WHAT IS BEING ASKED – Which lines run from the one containing "info@schaakengo.nl" through the end of the data? Write them out exactly, with the pictures left out.
Segment Start: GIVEN ENTRIES
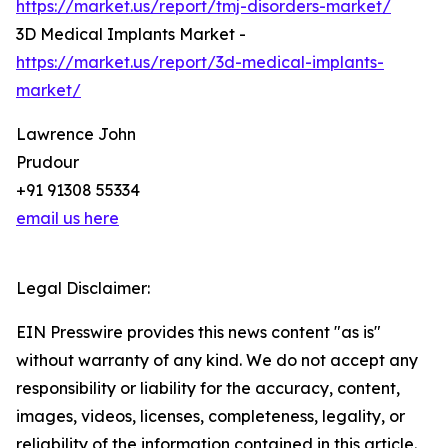
https://market.us/report/tmj-disorders-market/
3D Medical Implants Market -
https://market.us/report/3d-medical-implants-
market/
Lawrence John
Prudour
+91 91308 55334
email us here
Legal Disclaimer:
EIN Presswire provides this news content "as is"
without warranty of any kind. We do not accept any
responsibility or liability for the accuracy, content,
images, videos, licenses, completeness, legality, or
reliability of the information contained in this article.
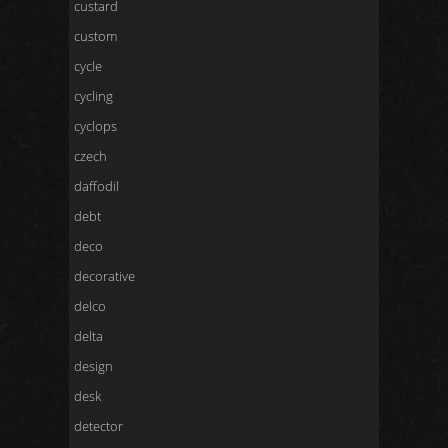
custard
custom
cycle
cycling
cyclops
czech
daffodil
debt
deco
decorative
delco
delta
design
desk
detector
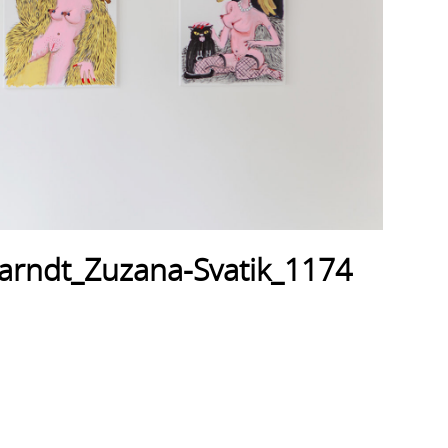
arndt_Zuzana-Svatik_1174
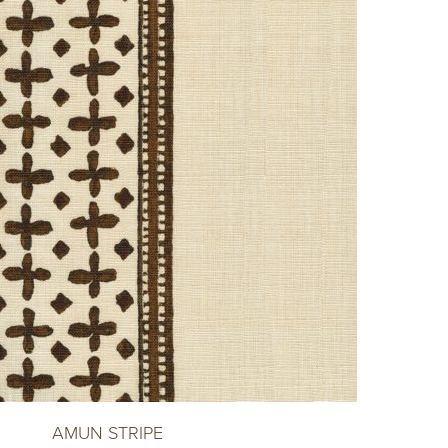
AMUN STRIPE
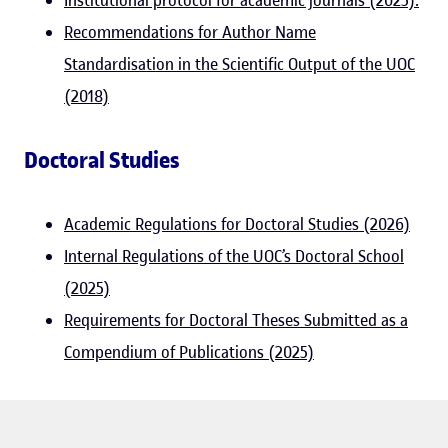
Institutional protocol for academic journals (2025).
Recommendations for Author Name
Standardisation in the Scientific Output of the UOC
(2018)
Doctoral Studies
Academic Regulations for Doctoral Studies (2026)
Internal Regulations of the UOC’s Doctoral School
(2025)
Requirements for Doctoral Theses Submitted as a
Compendium of Publications (2025)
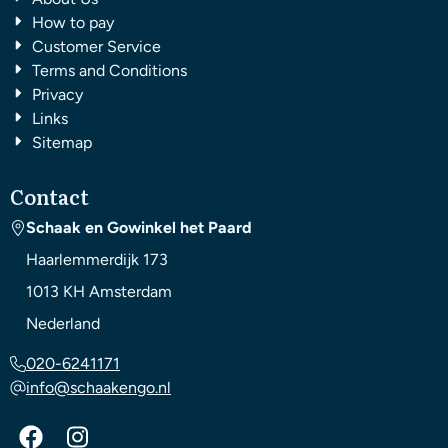
How to pay
Customer Service
Terms and Conditions
Privacy
Links
Sitemap
Contact
Schaak en Gowinkel het Paard
Haarlemmerdijk 173
1013 KH
Amsterdam
Nederland
020-6241171
info@schaakengo.nl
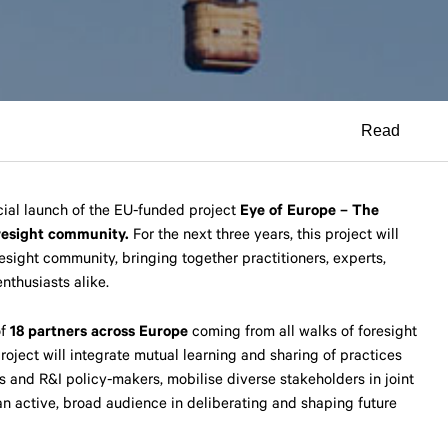
Read
ial launch of the EU-funded project
Eye of Europe – The
resight community.
For the next three years, this project will
esight community, bringing together practitioners, experts,
nthusiasts alike.
of
18 partners across Europe
coming from all walks of foresight
roject will integrate mutual learning and sharing of practices
s and R&I policy-makers, mobilise diverse stakeholders in joint
 an active, broad audience in deliberating and shaping future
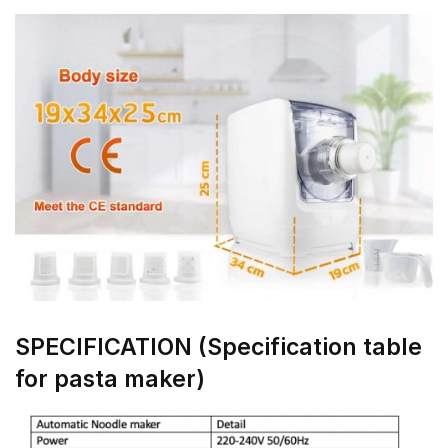
SPECIFICATION (Specification table
for pasta maker)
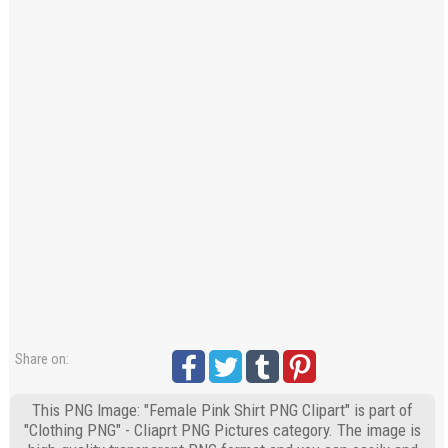
Share on:
This PNG Image: "Female Pink Shirt PNG Clipart" is part of
"Clothing PNG" - Cliaprt PNG Pictures category. The image is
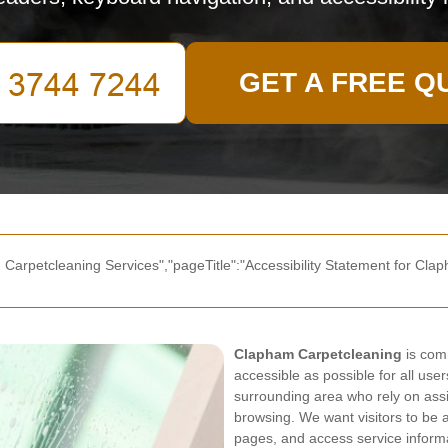
GET A FREE Q
 Carpetcleaning Services","pageTitle":"Accessibility Statement for Clap
Clapham Carpetcleaning
is comm
accessible as possible for all use
surrounding area who rely on assi
browsing. We want visitors to be 
pages, and access service informa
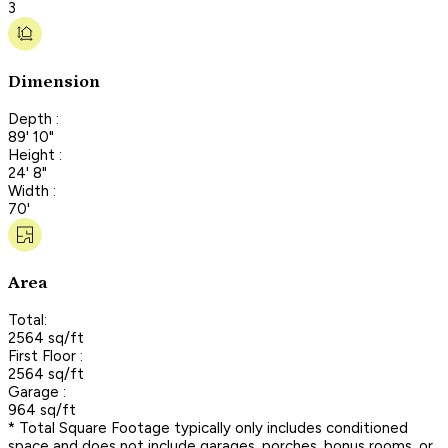
3
Dimension
Depth :
89' 10"
Height :
24' 8"
Width :
70'
Area
Total:
2564 sq/ft
First Floor :
2564 sq/ft
Garage :
964 sq/ft
* Total Square Footage typically only includes conditioned
space and does not include garages, porches, bonus rooms, or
Segment End: GIVEN ENTRIES
TASK RESULT –
info@schaakengo.nl
Read
ial launch of the EU-funded project
Eye of Europe – The
resight community.
For the next three years, this project will
esight community, bringing together practitioners, experts,
nthusiasts alike.
of
18 partners across Europe
coming from all walks of foresight
roject will integrate mutual learning and sharing of practices
s and R&I policy-makers, mobilise diverse stakeholders in joint
 an active, broad audience in deliberating and shaping future
SPECIFICATION (Specification table
for pasta maker)
Share on:
This PNG Image: "Female Pink Shirt PNG Clipart" is part of
"Clothing PNG" - Cliaprt PNG Pictures category. The image is
GET A FREE Q
 Carpetcleaning Services","pageTitle":"Accessibility Statement for Clap
Clapham Carpetcleaning
is comm
accessible as possible for all use
surrounding area who rely on assi
browsing. We want visitors to be 
pages, and access service informa
3
Dimension
Depth :
89' 10"
Height :
24' 8"
Width :
70'
Area
Total:
2564 sq/ft
First Floor :
2564 sq/ft
Garage :
964 sq/ft
* Total Square Footage typically only includes conditioned
space and does not include garages, porches, bonus rooms, or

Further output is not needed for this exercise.